(Recorded data)
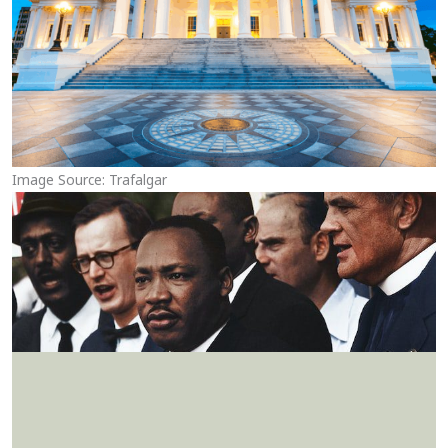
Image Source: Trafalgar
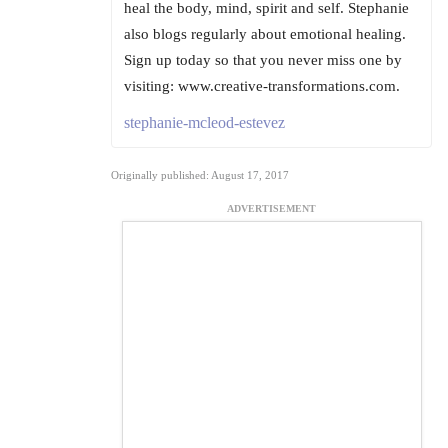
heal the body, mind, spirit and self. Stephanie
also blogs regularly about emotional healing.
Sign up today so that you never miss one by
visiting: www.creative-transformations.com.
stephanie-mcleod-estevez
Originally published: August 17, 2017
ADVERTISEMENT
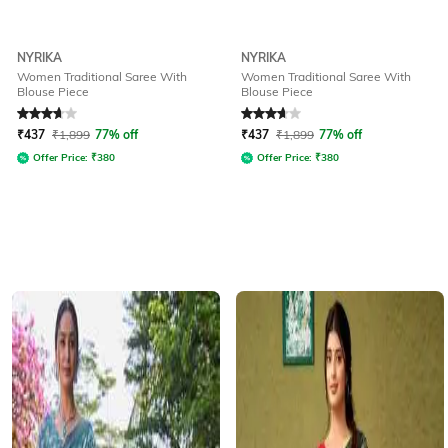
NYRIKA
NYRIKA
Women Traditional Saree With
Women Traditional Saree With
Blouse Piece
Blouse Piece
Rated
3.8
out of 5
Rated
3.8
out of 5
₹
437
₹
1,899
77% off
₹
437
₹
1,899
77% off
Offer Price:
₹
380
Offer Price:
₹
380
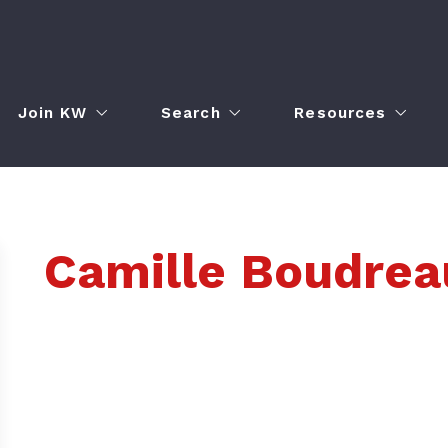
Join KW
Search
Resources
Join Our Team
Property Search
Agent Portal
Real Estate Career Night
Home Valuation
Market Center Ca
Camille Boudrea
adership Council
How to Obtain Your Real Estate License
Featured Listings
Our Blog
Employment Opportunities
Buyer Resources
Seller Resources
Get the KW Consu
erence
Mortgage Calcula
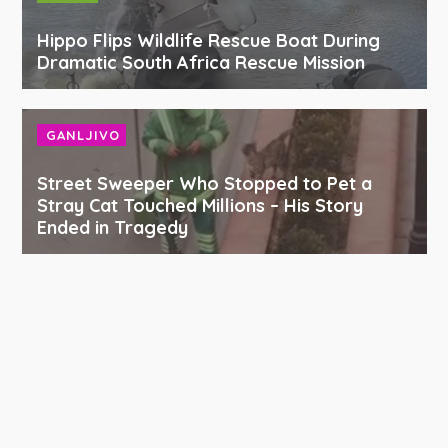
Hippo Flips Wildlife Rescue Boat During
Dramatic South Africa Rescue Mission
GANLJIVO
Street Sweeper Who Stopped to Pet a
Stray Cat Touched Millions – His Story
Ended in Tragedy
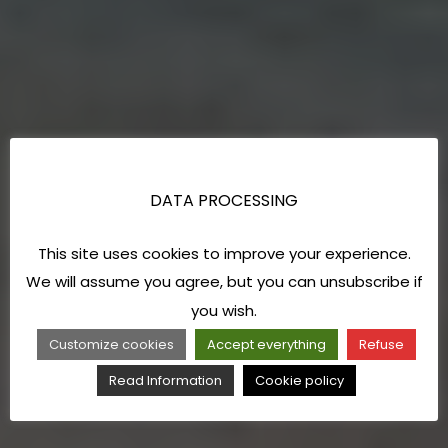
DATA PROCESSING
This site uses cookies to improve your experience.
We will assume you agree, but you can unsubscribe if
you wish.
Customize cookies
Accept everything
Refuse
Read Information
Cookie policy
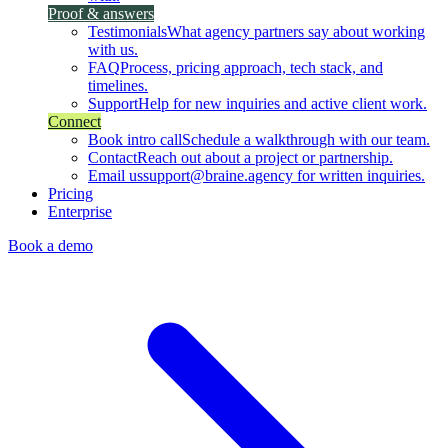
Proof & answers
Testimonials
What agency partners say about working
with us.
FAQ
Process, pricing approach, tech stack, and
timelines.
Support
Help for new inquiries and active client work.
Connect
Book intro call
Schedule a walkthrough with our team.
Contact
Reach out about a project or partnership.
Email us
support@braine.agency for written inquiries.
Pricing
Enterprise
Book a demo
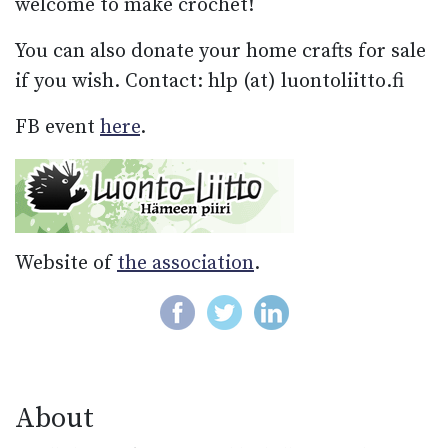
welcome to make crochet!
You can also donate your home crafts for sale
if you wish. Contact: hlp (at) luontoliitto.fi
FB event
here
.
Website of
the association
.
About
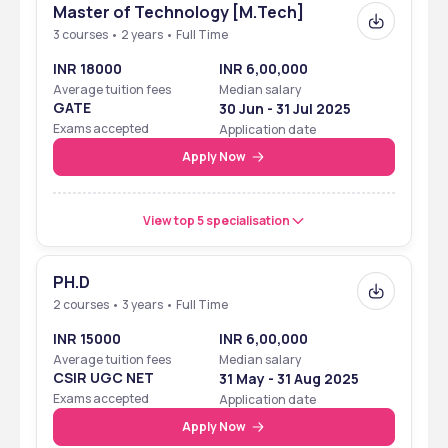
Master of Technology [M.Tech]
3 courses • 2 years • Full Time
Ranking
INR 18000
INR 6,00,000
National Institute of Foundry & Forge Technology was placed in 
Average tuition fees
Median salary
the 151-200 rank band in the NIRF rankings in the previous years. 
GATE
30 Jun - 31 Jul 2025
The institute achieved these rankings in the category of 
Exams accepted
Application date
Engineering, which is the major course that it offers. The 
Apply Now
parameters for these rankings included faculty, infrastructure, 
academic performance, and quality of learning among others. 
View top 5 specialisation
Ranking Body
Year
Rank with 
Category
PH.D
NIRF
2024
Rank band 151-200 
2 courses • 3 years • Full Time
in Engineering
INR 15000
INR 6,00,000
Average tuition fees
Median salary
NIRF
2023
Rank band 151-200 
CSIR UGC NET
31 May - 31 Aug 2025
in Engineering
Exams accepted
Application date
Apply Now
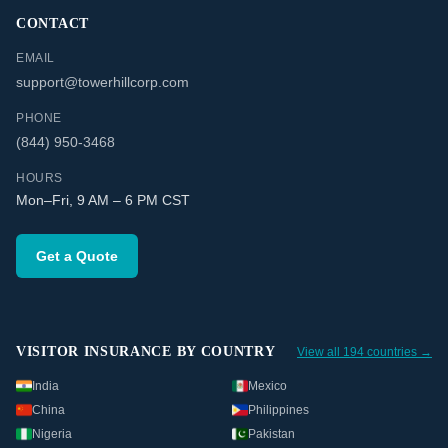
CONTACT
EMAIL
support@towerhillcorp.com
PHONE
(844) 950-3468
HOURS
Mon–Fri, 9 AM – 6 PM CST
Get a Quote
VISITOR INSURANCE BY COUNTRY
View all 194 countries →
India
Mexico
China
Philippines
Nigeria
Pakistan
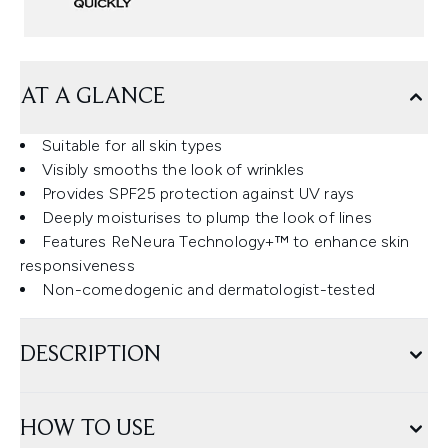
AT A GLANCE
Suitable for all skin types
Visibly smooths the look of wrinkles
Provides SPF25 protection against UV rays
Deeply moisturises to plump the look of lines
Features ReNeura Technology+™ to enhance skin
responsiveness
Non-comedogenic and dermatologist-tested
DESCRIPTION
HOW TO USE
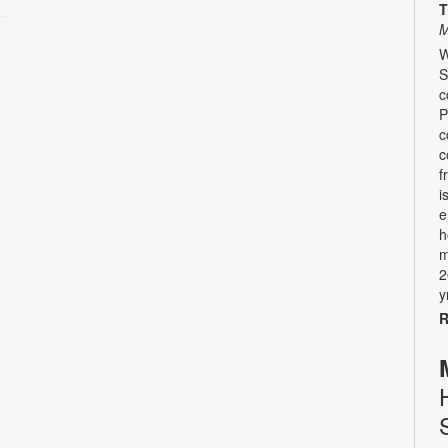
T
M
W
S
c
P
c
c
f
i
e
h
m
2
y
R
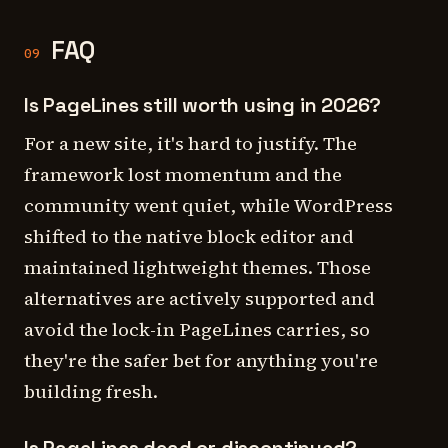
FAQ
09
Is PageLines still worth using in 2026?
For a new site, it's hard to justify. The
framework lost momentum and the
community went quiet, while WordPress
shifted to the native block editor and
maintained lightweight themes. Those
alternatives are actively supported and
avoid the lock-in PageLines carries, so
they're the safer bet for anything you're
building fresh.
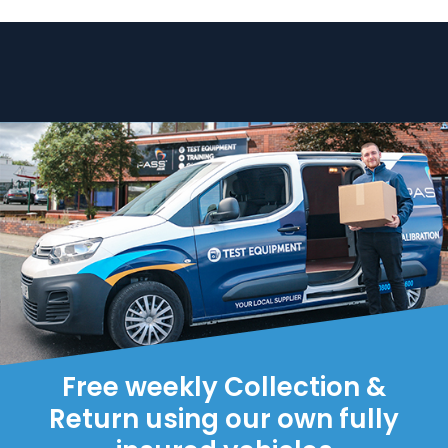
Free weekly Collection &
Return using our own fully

| What to do |
Reproduce all entries without any change, and omit the pictures.

| Expected answer |
Image Source: Trafalgar
heal the body, mind, spirit and self. Stephanie
also blogs regularly about emotional healing.
Sign up today so that you never miss one by
visiting: www.creative-transformations.com.
stephanie-mcleod-estevez
Originally published: August 17, 2017
ADVERTISEMENT
NYRIKA
NYRIKA
Women Traditional Saree With
Women Traditional Saree With
Blouse Piece
Blouse Piece
Rated
3.8
out of 5
Rated
3.8
out of 5
₹
437
₹
1,899
77% off
₹
437
₹
1,899
77% off
Offer Price:
₹
380
Offer Price:
₹
380
Join KW
Search
Resources
Join Our Team
Property Search
Agent Portal
Real Estate Career Night
Home Valuation
Market Center Ca
Camille Boudrea
adership Council
How to Obtain Your Real Estate License
Featured Listings
Our Blog
Employment Opportunities
Buyer Resources
Seller Resources
Get the KW Consu
erence
Mortgage Calcula
Hippo Flips Wildlife Rescue Boat During
Dramatic South Africa Rescue Mission
GANLJIVO
Street Sweeper Who Stopped to Pet a
Stray Cat Touched Millions – His Story
Ended in Tragedy
DATA PROCESSING
This site uses cookies to improve your experience.
We will assume you agree, but you can unsubscribe if
you wish.
Customize cookies
Accept everything
Refuse
Read Information
Cookie policy
Proof & answers
Testimonials
What agency partners say about working
with us.
FAQ
Process, pricing approach, tech stack, and
timelines.
Support
Help for new inquiries and active client work.
Connect
Book intro call
Schedule a walkthrough with our team.
Contact
Reach out about a project or partnership.
Email us
support@braine.agency for written inquiries.
Pricing
Enterprise
Book a demo
welcome to make crochet!
You can also donate your home crafts for sale
if you wish. Contact: hlp (at) luontoliitto.fi
FB event
here
.
Website of
the association
.
About
Master of Technology [M.Tech]
3 courses • 2 years • Full Time
Ranking
INR 18000
INR 6,00,000
National Institute of Foundry & Forge Technology was placed in 
Average tuition fees
Median salary
the 151-200 rank band in the NIRF rankings in the previous years. 
GATE
30 Jun - 31 Jul 2025
The institute achieved these rankings in the category of 
Exams accepted
Application date
Engineering, which is the major course that it offers. The 
Apply Now
parameters for these rankings included faculty, infrastructure, 
academic performance, and quality of learning among others. 
View top 5 specialisation
Ranking Body
Year
Rank with 
Category
PH.D
NIRF
2024
Rank band 151-200 
2 courses • 3 years • Full Time
in Engineering
INR 15000
INR 6,00,000
Average tuition fees
Median salary
NIRF
2023
Rank band 151-200 
CSIR UGC NET
31 May - 31 Aug 2025
in Engineering
Exams accepted
Application date
Apply Now
CONTACT
EMAIL
support@towerhillcorp.com
PHONE
(844) 950-3468
HOURS
Mon–Fri, 9 AM – 6 PM CST
Get a Quote
VISITOR INSURANCE BY COUNTRY
View all 194 countries →
India
Mexico
China
Philippines
Nigeria
Pakistan
AT A GLANCE
Suitable for all skin types
Visibly smooths the look of wrinkles
Provides SPF25 protection against UV rays
Deeply moisturises to plump the look of lines
Features ReNeura Technology+™ to enhance skin
responsiveness
Non-comedogenic and dermatologist-tested
DESCRIPTION
HOW TO USE
T
M
W
S
c
P
c
c
f
i
e
h
m
2
y
R
FAQ
09
Is PageLines still worth using in 2026?
For a new site, it's hard to justify. The
framework lost momentum and the
community went quiet, while WordPress
shifted to the native block editor and
maintained lightweight themes. Those
alternatives are actively supported and
avoid the lock-in PageLines carries, so
they're the safer bet for anything you're
building fresh.
Free weekly Collection &
Return using our own fully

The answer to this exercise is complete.